→ **ABOUT THIS TASK**
Each entry should be duplicated verbatim; its pictures should not be.

===== INPUT =====

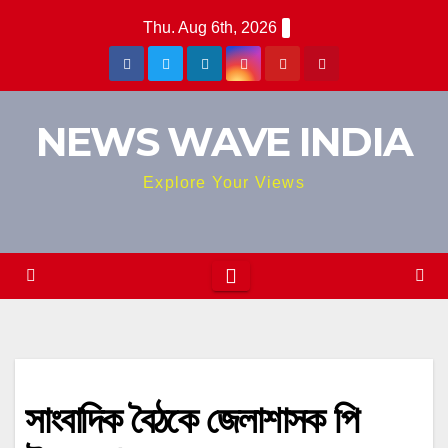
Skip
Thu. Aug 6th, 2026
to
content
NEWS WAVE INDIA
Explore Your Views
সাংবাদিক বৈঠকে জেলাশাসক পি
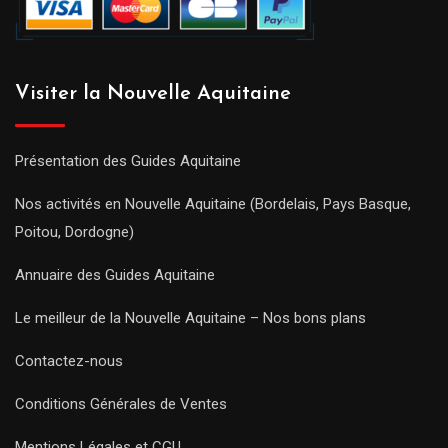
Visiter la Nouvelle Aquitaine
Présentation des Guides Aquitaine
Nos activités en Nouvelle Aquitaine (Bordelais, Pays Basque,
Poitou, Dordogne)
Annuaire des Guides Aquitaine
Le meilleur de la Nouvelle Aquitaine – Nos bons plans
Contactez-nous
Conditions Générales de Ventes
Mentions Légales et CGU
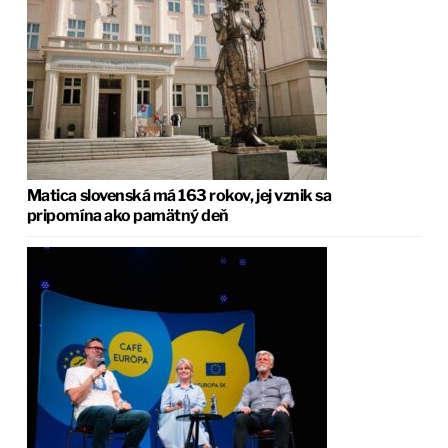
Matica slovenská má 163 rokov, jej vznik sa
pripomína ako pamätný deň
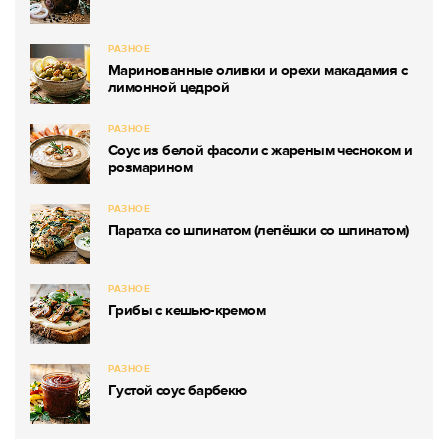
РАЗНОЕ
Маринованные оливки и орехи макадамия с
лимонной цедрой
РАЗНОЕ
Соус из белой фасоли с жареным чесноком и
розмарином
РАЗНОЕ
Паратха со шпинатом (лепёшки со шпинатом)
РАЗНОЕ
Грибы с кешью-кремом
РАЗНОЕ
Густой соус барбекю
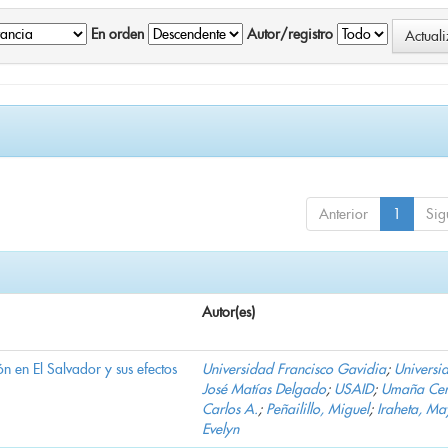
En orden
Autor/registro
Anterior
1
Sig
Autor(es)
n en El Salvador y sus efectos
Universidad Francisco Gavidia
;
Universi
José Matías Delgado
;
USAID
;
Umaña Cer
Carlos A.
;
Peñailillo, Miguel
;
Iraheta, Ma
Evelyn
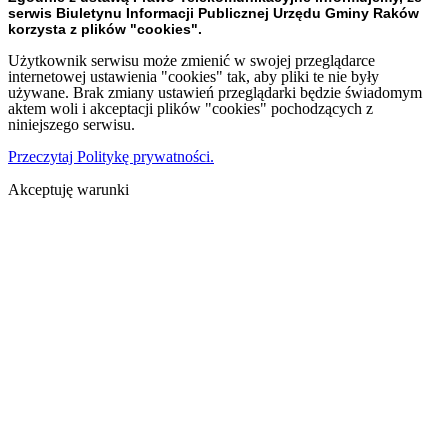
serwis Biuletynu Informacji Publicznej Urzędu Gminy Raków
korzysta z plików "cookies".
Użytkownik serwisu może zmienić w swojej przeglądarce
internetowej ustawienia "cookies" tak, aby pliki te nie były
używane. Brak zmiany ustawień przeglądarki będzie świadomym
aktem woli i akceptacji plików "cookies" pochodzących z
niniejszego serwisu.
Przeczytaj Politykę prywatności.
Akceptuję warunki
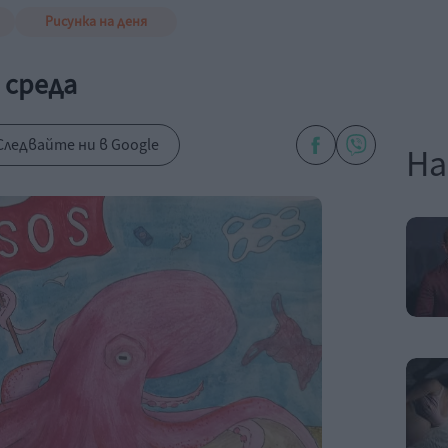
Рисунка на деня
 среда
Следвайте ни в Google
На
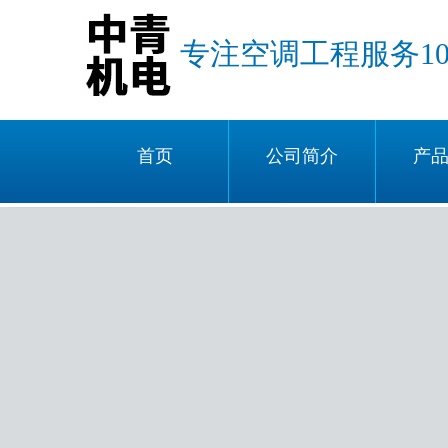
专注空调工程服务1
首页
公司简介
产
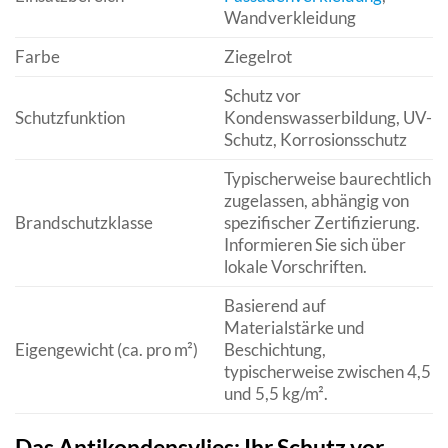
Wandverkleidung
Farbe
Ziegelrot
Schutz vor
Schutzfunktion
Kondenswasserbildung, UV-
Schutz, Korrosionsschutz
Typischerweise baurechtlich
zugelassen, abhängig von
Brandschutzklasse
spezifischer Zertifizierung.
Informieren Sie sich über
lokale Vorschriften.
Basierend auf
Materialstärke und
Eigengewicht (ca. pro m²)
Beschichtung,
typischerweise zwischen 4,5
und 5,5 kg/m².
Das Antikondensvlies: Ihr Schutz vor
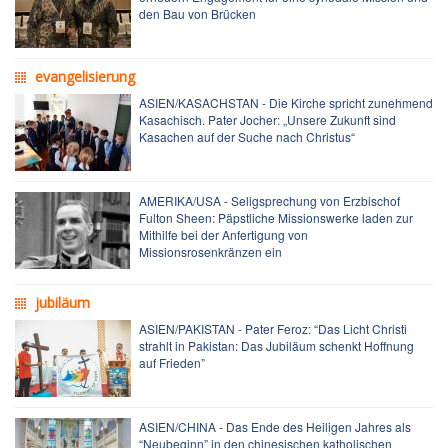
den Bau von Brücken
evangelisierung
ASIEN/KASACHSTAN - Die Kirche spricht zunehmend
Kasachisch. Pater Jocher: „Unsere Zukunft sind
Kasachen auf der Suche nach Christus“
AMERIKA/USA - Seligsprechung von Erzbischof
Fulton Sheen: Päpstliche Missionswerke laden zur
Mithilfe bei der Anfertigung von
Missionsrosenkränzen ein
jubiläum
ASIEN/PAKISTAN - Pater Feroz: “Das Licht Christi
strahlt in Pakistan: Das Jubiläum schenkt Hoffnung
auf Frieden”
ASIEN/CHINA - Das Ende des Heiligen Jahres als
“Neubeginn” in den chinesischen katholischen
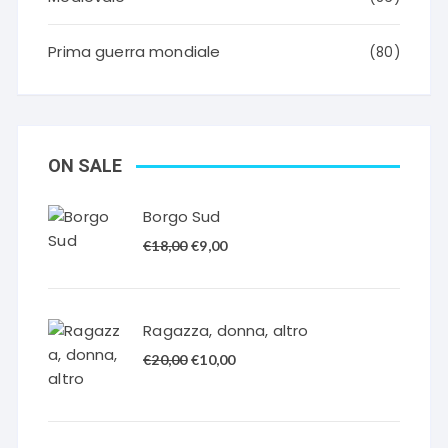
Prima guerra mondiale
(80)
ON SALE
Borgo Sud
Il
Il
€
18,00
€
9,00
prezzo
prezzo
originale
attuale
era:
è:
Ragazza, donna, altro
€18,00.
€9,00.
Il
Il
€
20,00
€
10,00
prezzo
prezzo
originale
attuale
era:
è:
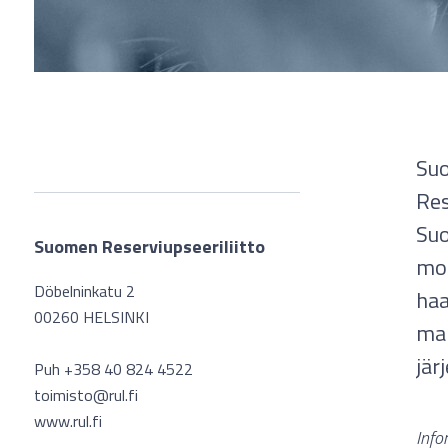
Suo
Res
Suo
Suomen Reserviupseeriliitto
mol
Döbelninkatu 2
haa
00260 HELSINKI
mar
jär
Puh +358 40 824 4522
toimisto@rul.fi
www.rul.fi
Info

=====

→ **YOUR SOLUTION**
Skip
Thu. Aug 6th, 2026
to
content
NEWS WAVE INDIA
Explore Your Views
সাংবাদিক বৈঠকে জেলাশাসক পি
Visiter la Nouvelle Aquitaine
Présentation des Guides Aquitaine
Nos activités en Nouvelle Aquitaine (Bordelais, Pays Basque,
Poitou, Dordogne)
Annuaire des Guides Aquitaine
Le meilleur de la Nouvelle Aquitaine – Nos bons plans
Contactez-nous
Conditions Générales de Ventes
Mentions Légales et CGU
Matica slovenská má 163 rokov, jej vznik sa
pripomína ako pamätný deň
РАЗНОЕ
Маринованные оливки и орехи макадамия с
лимонной цедрой
РАЗНОЕ
Соус из белой фасоли с жареным чесноком и
розмарином
РАЗНОЕ
Паратха со шпинатом (лепёшки со шпинатом)
РАЗНОЕ
Грибы с кешью-кремом
РАЗНОЕ
Густой соус барбекю
En orden
Autor/registro
Anterior
1
Sig
Autor(es)
n en El Salvador y sus efectos
Universidad Francisco Gavidia
;
Universi
José Matías Delgado
;
USAID
;
Umaña Cer
Carlos A.
;
Peñailillo, Miguel
;
Iraheta, Ma
Evelyn
serwis Biuletynu Informacji Publicznej Urzędu Gminy Raków
korzysta z plików "cookies".
Użytkownik serwisu może zmienić w swojej przeglądarce
internetowej ustawienia "cookies" tak, aby pliki te nie były
używane. Brak zmiany ustawień przeglądarki będzie świadomym
aktem woli i akceptacji plików "cookies" pochodzących z
niniejszego serwisu.
Przeczytaj Politykę prywatności.
Akceptuję warunki
Рисунка на деня
 среда
Следвайте ни в Google
На
专注空调工程服务1
首页
公司简介
产
Wandverkleidung
Farbe
Ziegelrot
Schutz vor
Schutzfunktion
Kondenswasserbildung, UV-
Schutz, Korrosionsschutz
Typischerweise baurechtlich
zugelassen, abhängig von
Brandschutzklasse
spezifischer Zertifizierung.
Informieren Sie sich über
lokale Vorschriften.
Basierend auf
Materialstärke und
Eigengewicht (ca. pro m²)
Beschichtung,
typischerweise zwischen 4,5
und 5,5 kg/m².
Das Antikondensvlies: Ihr Schutz vor
den Bau von Brücken
evangelisierung
ASIEN/KASACHSTAN - Die Kirche spricht zunehmend
Kasachisch. Pater Jocher: „Unsere Zukunft sind
Kasachen auf der Suche nach Christus“
AMERIKA/USA - Seligsprechung von Erzbischof
Fulton Sheen: Päpstliche Missionswerke laden zur
Mithilfe bei der Anfertigung von
Missionsrosenkränzen ein
jubiläum
ASIEN/PAKISTAN - Pater Feroz: “Das Licht Christi
strahlt in Pakistan: Das Jubiläum schenkt Hoffnung
auf Frieden”
ASIEN/CHINA - Das Ende des Heiligen Jahres als
“Neubeginn” in den chinesischen katholischen
Prima guerra mondiale
(80)
ON SALE
Borgo Sud
Il
Il
€
18,00
€
9,00
prezzo
prezzo
originale
attuale
era:
è:
Ragazza, donna, altro
€18,00.
€9,00.
Il
Il
€
20,00
€
10,00
prezzo
prezzo
originale
attuale
era:
è:
Suo
Res
Suo
Suomen Reserviupseeriliitto
mol
Döbelninkatu 2
haa
00260 HELSINKI
mar
jär
Puh +358 40 824 4522
toimisto@rul.fi
www.rul.fi
Info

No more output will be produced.